• What needs to be done: Find all lines in the records that include the word "very", and copy them out.

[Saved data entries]
*** Begin section ***

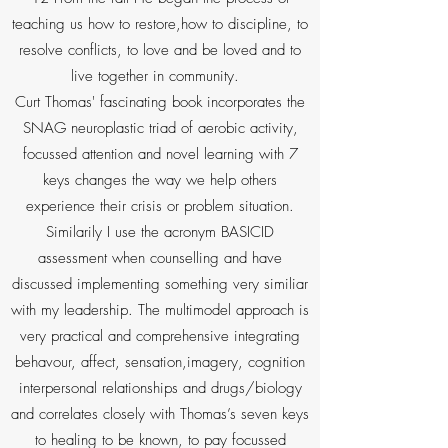
teaching us how to restore,how to discipline, to
resolve conflicts, to love and be loved and to
live together in community.
Curt Thomas' fascinating book incorporates the
SNAG neuroplastic triad of aerobic activity,
focussed attention and novel learning with 7
keys changes the way we help others
experience their crisis or problem situation.
Similarily I use the acronym BASICID
assessment when counselling and have
discussed implementing something very similiar
with my leadership. The multimodel approach is
very practical and comprehensive integrating
behavour, affect, sensation,imagery, cognition
interpersonal relationships and drugs/biology
and correlates closely with Thomas’s seven keys
to healing to be known, to pay focussed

*** End section ***

• Output below:
discussed implementing something very similiar
very practical and comprehensive integrating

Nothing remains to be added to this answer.